DISQUS

VentureBeat: Wikia to launch new social search engine, more on Monday

  • Kevin Burton · 1 year ago
    The biggest issue with building a crawler is not the bandwidth it's scaling and having fast access to local IO.

    With Spinn3r:

    http://spinn3r.com

    We have a distributed crawler but we run it within our own cluster because having 10k clients wouldn't really buy us anything.

    Of course maybe from Wikia's perspective this is just a blind HTTP fetch task and they then aggregate it locally within their cluster.

    The comparison to Wikipedia might fall down here. Wikipedia has about 1.5M english pages. The net has billions.

    You can't just rely on humans for this stuff.

    Kevin
  • Saumil Mehta · 1 year ago
    Actually, we should clarify "distributed search crawler" some more. I would assume that anyone that wants to crawl splits the crawl across n machines. I wasn't aware of your point around local IO being a bottleneck.

    I am unable to find the Grub source code or a whole lot of technical literature on the system but that is going to be corrected very soon, I'm told.
  • TS · 1 year ago
    Actually, access to local I/O is usually NOT the main bottleneck in crawling. Assuming of course that one does not write out each retrieved page in a separate random write, and this depends on the crawler architecture that is used. Of course, once you crawl tens of thousands of URLs per second, almost everything becomes a bottleneck, but there are only a few dozen players that have a need for that kind of speed.

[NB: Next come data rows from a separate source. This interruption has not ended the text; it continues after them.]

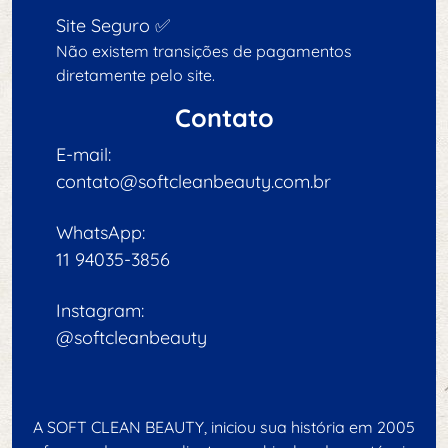
Site Seguro ✅
Não existem transições de pagamentos
diretamente pelo site.
Contato
E-mail:
contato@softcleanbeauty.com.br
WhatsApp:
11 94035-3856
Instagram:
@softcleanbeauty
A SOFT CLEAN BEAUTY, iniciou sua história em 2005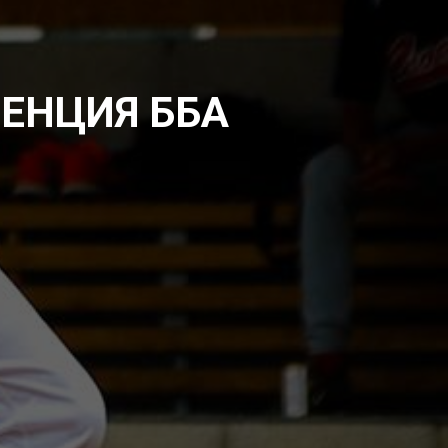
РЕНЦИЯ ББА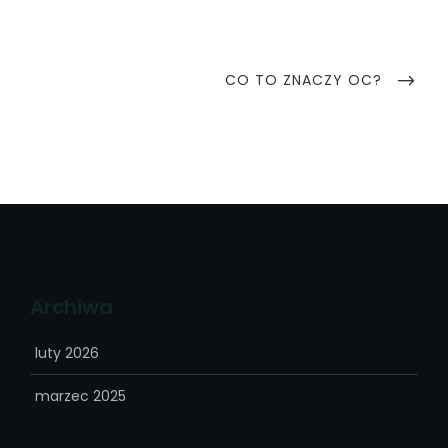
Nawigacja
wpisu
NEXT
CO TO ZNACZY OC?
POST
Archiwa
luty 2026
marzec 2025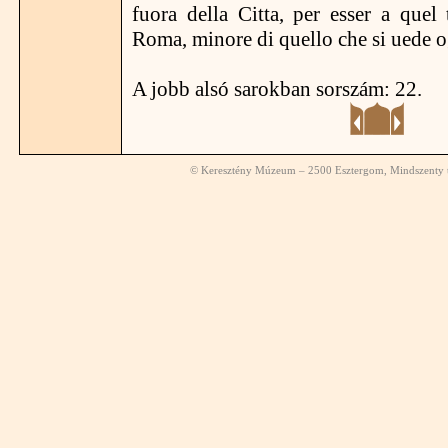
fuora della Citta, per esser a quel 
Roma, minore di quello che si uede o
A jobb alsó sarokban sorszám: 22.
© Keresztény Múzeum – 2500 Esztergom, Mindszenty té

    The main bottlenecks in large-scale crawling (in this order) are probably crawl management (i.e., the human/software complexity side of managing and scaling a crawl to millions of hosts) and the bandwidth. The CPU power is not a major issue. Grub basically harvests bandwidth from clients.

    But I would be concerned about the crawl management part of the grub approach - are they using a fairly brute-force approach to recrawling that wastes (other people's) bandwidth, as opposed to the smarter recrawling strategies used by the major engines? How do they deal, e.g., with requests by sites to immediately cease crawling a domain (due to possible or perceived misbehavior of the crawler or local problems at the site)? And it is not clear how grub is really fitting into the whole wikia approach.
  • Saumil Mehta · 1 year ago
    Well, I do understand how Grub fits into Wikia from a high level standpoint. They need to get a substantial crawl going to build a real search engine and they don't have Microsoft's and Yahoo's millions to start from scratch.

    As to your other question, the grub website is fairly light on docs about how they actually do the crawl and doesn't have the source code posted for people to tinker around. I expect that to change relatively soon.
  • Chris · 1 year ago
    How many people search beyond the first 2-5 pages? What is this need to index everything?
  • Saumil Mehta · 1 year ago
    Chris,

    The need to index the entire web stems not from number of results, but from the ability to serve an essentially infinite number of queries. For example, you can index a 100 million pages and just serve queries related to Entertainment or Sports. But then you can't compete with Google anymore!